DynamoDB throttling is one of those topics that feels abstract until you encounter it in production. Your application is humming along smoothly, and then suddenly requests start failing with cryptic error messages. Understanding what’s happening—and more importantly, how to prevent and recover from it—is essential knowledge for any developer building on AWS.

In this article, we’ll explore the mechanics of DynamoDB throttling, understand the exceptions you might encounter, dive into the root causes like hot partitions, and walk through practical mitigation strategies that actually work. By the end, you’ll know not just how to handle these errors when they occur, but how to architect your solutions to avoid them in the first place.

Understanding DynamoDB Throttling Basics#

DynamoDB operates on a capacity model. When you create a table, you either provision a specific amount of read and write capacity (provisioned mode) or let AWS manage capacity automatically (on-demand mode). This capacity is measured in capacity units: read capacity units (RCUs) for reads and write capacity units (WCUs) for writes.
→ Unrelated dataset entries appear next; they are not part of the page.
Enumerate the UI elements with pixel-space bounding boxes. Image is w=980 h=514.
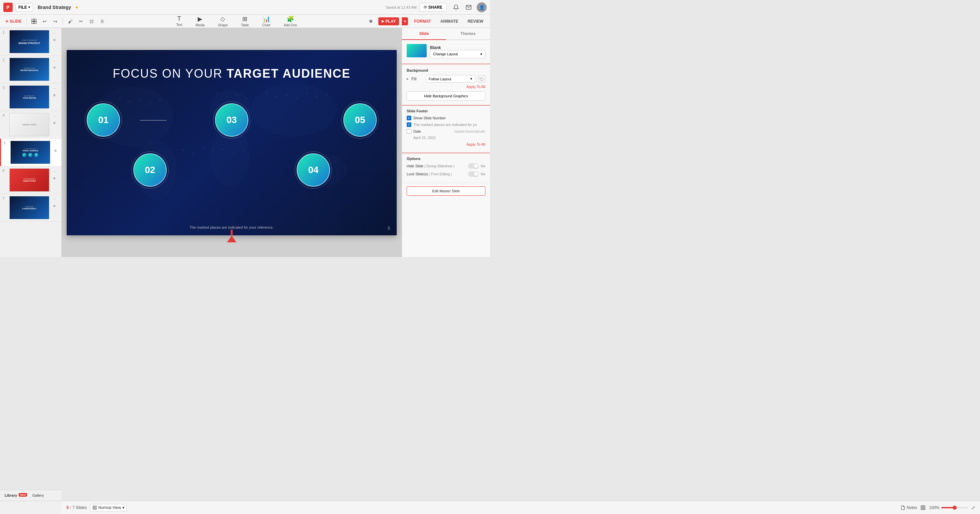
user-avatar[interactable]: 👤 xyxy=(477,2,487,12)
saved-status: Saved at 11:43 AM xyxy=(386,5,417,10)
change-layout-button[interactable]: Change Layout ▾ xyxy=(430,50,485,58)
circle-01: 01 xyxy=(87,103,120,137)
slide-title-container: FOCUS ON YOUR TARGET AUDIENCE xyxy=(67,67,397,81)
circle-04: 04 xyxy=(297,153,330,187)
slide-duplicate-4[interactable]: ⊕ xyxy=(51,120,57,126)
slide-controls-5: ⋯ ⊕ xyxy=(52,141,58,153)
footer-text-checkbox[interactable]: ✓ xyxy=(407,123,411,127)
circle-05-group: 05 xyxy=(343,103,377,137)
circle-03-group: 03 xyxy=(215,103,248,137)
date-auto-label: Update Automatically xyxy=(454,130,485,133)
footer-apply-all[interactable]: Apply To All xyxy=(407,142,485,146)
layout-info: Blank Change Layout ▾ xyxy=(430,45,485,58)
options-label: Options xyxy=(407,157,485,161)
slide-menu-2[interactable]: ⋯ xyxy=(51,58,57,64)
show-slide-number-checkbox[interactable]: ✓ xyxy=(407,116,411,120)
add-slide-button[interactable]: + SLIDE xyxy=(3,17,24,25)
svg-point-33 xyxy=(276,95,278,98)
slide-thumb-4[interactable]: 4 CREATE A VOICE ⋯ ⊕ xyxy=(0,111,61,138)
hide-slide-toggle[interactable]: No xyxy=(468,163,485,169)
hide-slide-thumb xyxy=(474,164,478,168)
slide-menu-1[interactable]: ⋯ xyxy=(51,30,57,36)
circles-row2: 02 04 xyxy=(133,153,330,187)
play-button[interactable]: ▶ PLAY xyxy=(378,18,399,25)
slide-controls-7: ⋯ ⊕ xyxy=(51,196,57,208)
slide-thumb-6[interactable]: 6 YOUR BRAND'S OBJECTIVES ⋯ ⊕ xyxy=(0,166,61,194)
table-tool[interactable]: ⊞ Table xyxy=(238,14,252,28)
review-tab[interactable]: REVIEW xyxy=(465,18,487,25)
footer-text-input[interactable] xyxy=(413,123,485,127)
layout-button[interactable] xyxy=(29,17,39,26)
lock-slides-toggle[interactable]: No xyxy=(468,171,485,177)
notification-button[interactable] xyxy=(451,3,461,12)
fill-dropdown[interactable]: Follow Layout ▾ xyxy=(426,75,475,83)
slide-menu-3[interactable]: ⋯ xyxy=(51,85,57,91)
layout-preview-thumbnail xyxy=(407,44,427,57)
edit-master-slide-button[interactable]: Edit Master Slide xyxy=(407,186,485,196)
file-menu-button[interactable]: FILE ▾ xyxy=(15,3,33,11)
slide-duplicate-5[interactable]: ⊕ xyxy=(52,147,58,153)
slide-number-3: 3 xyxy=(3,86,7,90)
lock-slides-track[interactable] xyxy=(468,171,479,177)
addons-tool[interactable]: 🧩 Add-Ons xyxy=(281,14,299,28)
paint-button[interactable]: 🖌 xyxy=(66,17,75,26)
shape-tool[interactable]: ◇ Shape xyxy=(215,14,230,28)
slide-thumb-2[interactable]: 2 DEFINE YOUR BRAND MESSAGE ⋯ ⊕ xyxy=(0,56,61,83)
slide-menu-4[interactable]: ⋯ xyxy=(51,113,57,119)
redo-button[interactable]: ↪ xyxy=(51,17,60,26)
lock-slides-value: No xyxy=(480,172,485,176)
media-tool[interactable]: ▶ Media xyxy=(193,14,207,28)
slide-menu-7[interactable]: ⋯ xyxy=(51,196,57,202)
hide-slide-track[interactable] xyxy=(468,163,479,169)
slide-thumb-3[interactable]: 3 BE TRUE TO YOUR BRAND ⋯ ⊕ xyxy=(0,83,61,111)
hide-background-button[interactable]: Hide Background Graphics xyxy=(407,91,485,101)
shape-label: Shape xyxy=(218,23,228,27)
slide-duplicate-6[interactable]: ⊕ xyxy=(51,175,57,181)
svg-point-43 xyxy=(222,148,224,150)
slide-thumb-7[interactable]: 7 MAINTAIN CONSISTENCY ⋯ ⊕ xyxy=(0,194,61,222)
background-apply-all[interactable]: Apply To All xyxy=(407,85,485,89)
chart-tool[interactable]: 📊 Chart xyxy=(260,14,273,28)
undo-button[interactable]: ↩ xyxy=(40,17,49,26)
slide-duplicate-1[interactable]: ⊕ xyxy=(51,37,57,43)
settings-button[interactable]: ⚙ xyxy=(366,17,375,26)
slide-duplicate-3[interactable]: ⊕ xyxy=(51,92,57,98)
share-icon: ⟳ xyxy=(424,5,427,10)
show-slide-number-label: Show Slide Number xyxy=(413,116,485,120)
text-tool[interactable]: T Text xyxy=(173,14,185,28)
cut-button[interactable]: ✂ xyxy=(76,17,86,26)
slide-preview-5: FOCUS ON YOUR TARGET AUDIENCE 01 03 05 xyxy=(10,141,50,164)
copy-button[interactable]: ⊡ xyxy=(87,17,96,26)
tab-themes[interactable]: Themes xyxy=(446,28,490,39)
slide-thumb-1[interactable]: 1 HOW TO DEVELOP BRAND STRATEGY ⋯ ⊕ xyxy=(0,28,61,56)
change-layout-label: Change Layout xyxy=(433,52,458,56)
chart-label: Chart xyxy=(262,23,270,27)
app-logo: P xyxy=(3,3,13,12)
paste-button[interactable]: ⎘ xyxy=(98,17,107,26)
circle-ring-02 xyxy=(131,151,169,189)
tab-slide[interactable]: Slide xyxy=(402,28,446,40)
date-checkbox[interactable] xyxy=(407,129,411,134)
slide-menu-5[interactable]: ⋯ xyxy=(52,141,58,146)
slide-controls-1: ⋯ ⊕ xyxy=(51,30,57,43)
star-icon[interactable]: ★ xyxy=(75,5,79,10)
slide-duplicate-2[interactable]: ⊕ xyxy=(51,64,57,70)
format-tab[interactable]: FORMAT xyxy=(410,18,434,25)
animate-tab[interactable]: ANIMATE xyxy=(437,18,462,25)
slide-duplicate-7[interactable]: ⊕ xyxy=(51,203,57,208)
slide-menu-6[interactable]: ⋯ xyxy=(51,168,57,174)
circle-03: 03 xyxy=(215,103,248,137)
slide-page-number: 5 xyxy=(388,226,390,231)
top-bar: P FILE ▾ Brand Strategy ★ Saved at 11:43… xyxy=(0,0,490,15)
fill-reset-button[interactable] xyxy=(478,75,485,83)
circle-ring-03 xyxy=(213,101,250,138)
slide-panel: 1 HOW TO DEVELOP BRAND STRATEGY ⋯ ⊕ 2 DE… xyxy=(0,28,62,257)
fill-expand-icon[interactable]: ▶ xyxy=(407,77,409,80)
mail-button[interactable] xyxy=(464,3,473,12)
play-dropdown-button[interactable]: ▾ xyxy=(402,18,408,25)
slide-thumb-5[interactable]: 5 FOCUS ON YOUR TARGET AUDIENCE 01 03 05… xyxy=(0,138,61,166)
main-slide-canvas[interactable]: FOCUS ON YOUR TARGET AUDIENCE 01 xyxy=(67,50,397,236)
slide-controls-6: ⋯ ⊕ xyxy=(51,168,57,181)
share-button[interactable]: ⟳ SHARE xyxy=(419,3,447,12)
toolbar-divider-2 xyxy=(63,18,63,25)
Think of capacity units like a water pipe. You’ve paid for a certain diameter of pipe, and water flows through at a certain rate. If someone opens the faucet too much, the flow exceeds what the pipe can handle, and pressure builds up. In DynamoDB’s case, when you exceed your provisioned capacity, requests get throttled—they’re rejected or delayed to prevent the service from becoming overloaded.

Throttling is AWS’s way of enforcing fair-use policies and protecting the shared infrastructure. It’s also your signal that your application’s demand has exceeded your current capacity allocation. The key to managing throttling effectively is understanding both when it happens and why.

ProvisionedThroughputExceededException vs. RequestLimitExceeded#

Two exceptions commonly appear when DynamoDB can’t handle your requests, and it’s important to distinguish between them because they point to different underlying issues.

ProvisionedThroughputExceededException occurs when your application exhausts the read or write capacity you’ve explicitly provisioned for your table. You’re making more requests than your allocated capacity can handle. This is the most common throttling scenario in provisioned-mode tables. When this exception is thrown, the request is rejected, and your application must handle the retry logic.

RequestLimitExceeded, by contrast, is a service-level throttling mechanism that AWS applies regardless of your provisioned capacity. Even if you have plenty of capacity remaining, AWS may throttle your requests if you exceed certain rate limits at the account or region level. These are harder limits that exist to protect the global DynamoDB infrastructure. In practice, most developers encounter ProvisionedThroughputExceededException far more frequently than RequestLimitExceeded.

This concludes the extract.